## STORED DATA:

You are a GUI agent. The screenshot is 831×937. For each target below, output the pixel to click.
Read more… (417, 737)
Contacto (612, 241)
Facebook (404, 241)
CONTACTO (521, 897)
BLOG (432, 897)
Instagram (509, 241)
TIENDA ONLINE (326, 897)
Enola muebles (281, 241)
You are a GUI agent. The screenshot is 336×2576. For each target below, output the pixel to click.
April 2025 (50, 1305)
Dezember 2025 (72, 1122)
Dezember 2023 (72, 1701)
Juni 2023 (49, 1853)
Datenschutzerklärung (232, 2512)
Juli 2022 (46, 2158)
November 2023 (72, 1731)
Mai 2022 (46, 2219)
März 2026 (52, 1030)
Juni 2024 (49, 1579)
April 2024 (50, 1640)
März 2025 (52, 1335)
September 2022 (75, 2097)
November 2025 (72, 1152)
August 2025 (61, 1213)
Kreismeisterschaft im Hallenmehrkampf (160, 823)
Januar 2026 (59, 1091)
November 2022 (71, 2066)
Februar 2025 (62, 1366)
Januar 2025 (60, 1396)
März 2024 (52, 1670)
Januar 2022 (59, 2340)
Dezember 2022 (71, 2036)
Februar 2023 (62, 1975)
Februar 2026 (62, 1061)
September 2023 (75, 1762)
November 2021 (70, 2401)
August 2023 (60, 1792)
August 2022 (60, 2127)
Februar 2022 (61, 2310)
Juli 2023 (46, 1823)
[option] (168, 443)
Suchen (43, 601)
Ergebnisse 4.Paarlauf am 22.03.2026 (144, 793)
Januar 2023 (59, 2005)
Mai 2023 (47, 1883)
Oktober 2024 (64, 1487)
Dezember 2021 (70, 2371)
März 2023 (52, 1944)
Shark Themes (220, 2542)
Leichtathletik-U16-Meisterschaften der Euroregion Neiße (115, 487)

==

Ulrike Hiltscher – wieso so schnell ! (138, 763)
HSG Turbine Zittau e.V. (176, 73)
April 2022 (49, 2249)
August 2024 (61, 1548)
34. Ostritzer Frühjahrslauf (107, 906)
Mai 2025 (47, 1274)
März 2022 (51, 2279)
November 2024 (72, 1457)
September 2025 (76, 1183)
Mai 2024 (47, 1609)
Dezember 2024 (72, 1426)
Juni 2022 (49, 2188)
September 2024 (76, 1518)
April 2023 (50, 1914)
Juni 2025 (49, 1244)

...

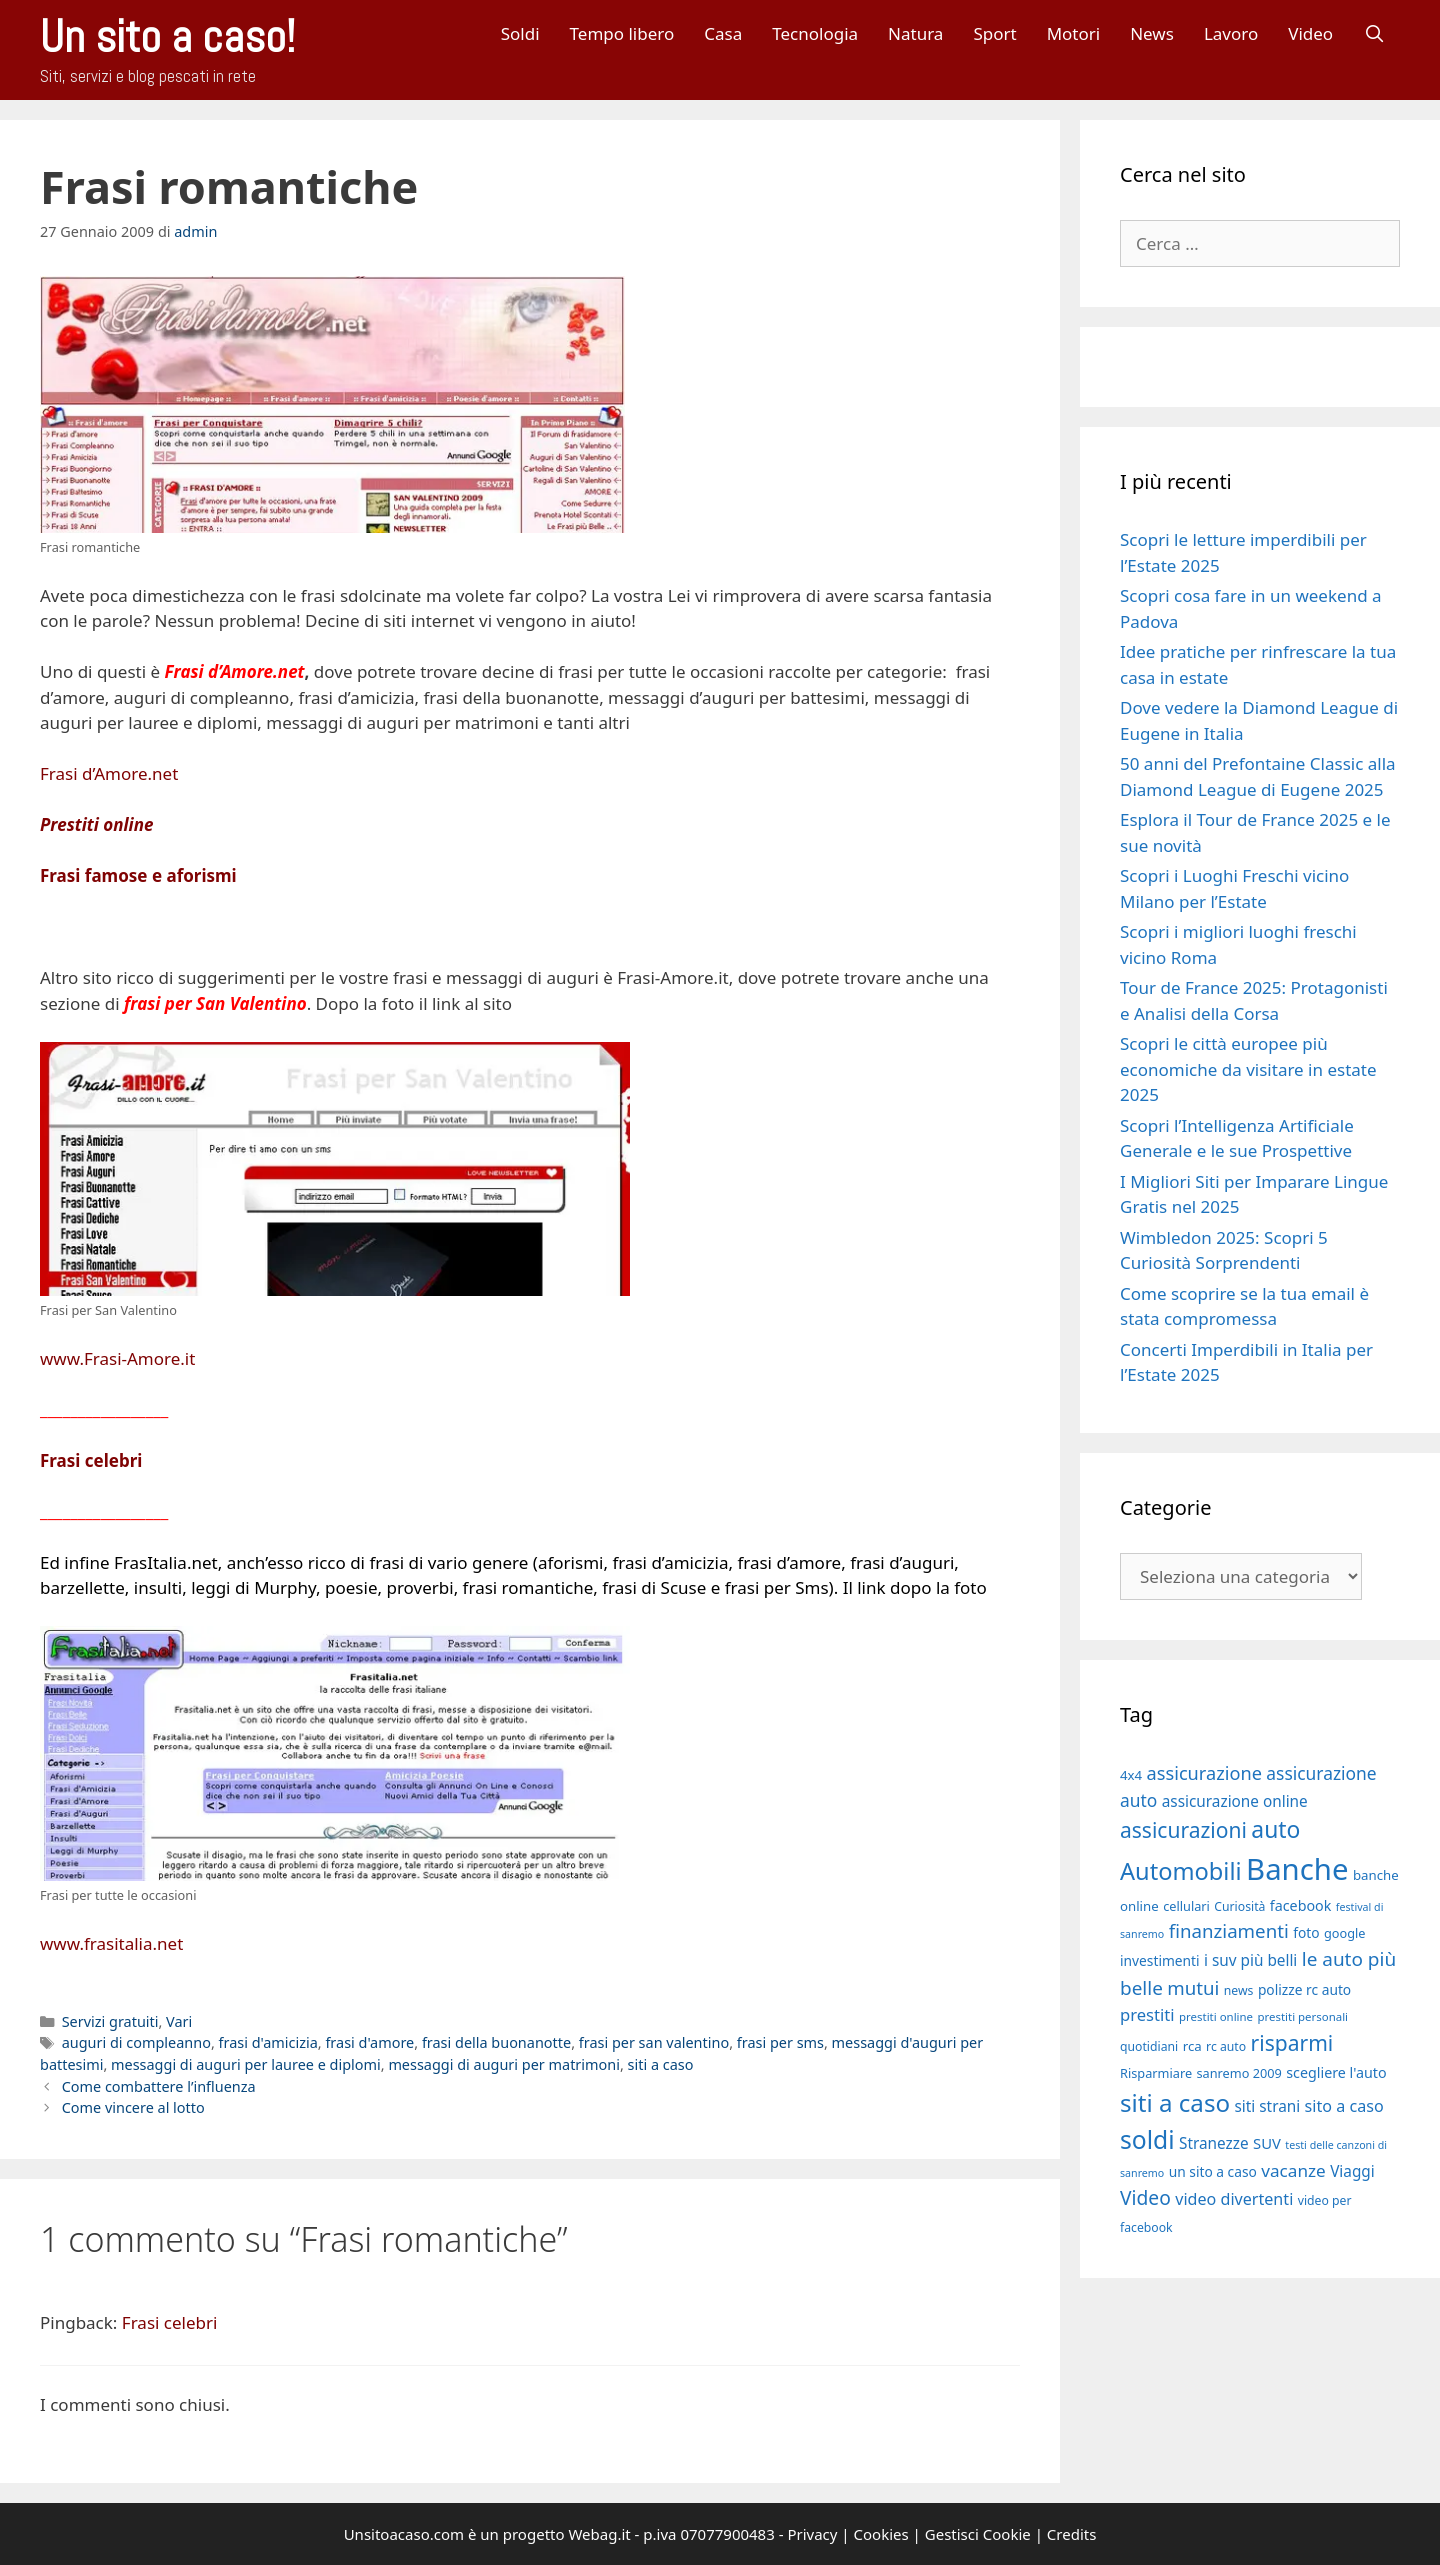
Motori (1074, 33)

## ACTION ITEM:
Copy, exactly and only, the lines above that begin with the one containing "Juli 2023 (46, 1823)" and finish with the one containing "Leichtathletik-U16-Meisterschaften der Euroregion".

## EXERCISE RESULT:
Juli 2023 (46, 1823)
[option] (168, 443)
Suchen (43, 601)
Ergebnisse 4.Paarlauf am 22.03.2026 (144, 793)
Januar 2023 (59, 2005)
Mai 2023 (47, 1883)
Oktober 2024 (64, 1487)
Dezember 2021 (70, 2371)
März 2023 (52, 1944)
Shark Themes (220, 2542)
Leichtathletik-U16-Meisterschaften der Euroregion Neiße (115, 487)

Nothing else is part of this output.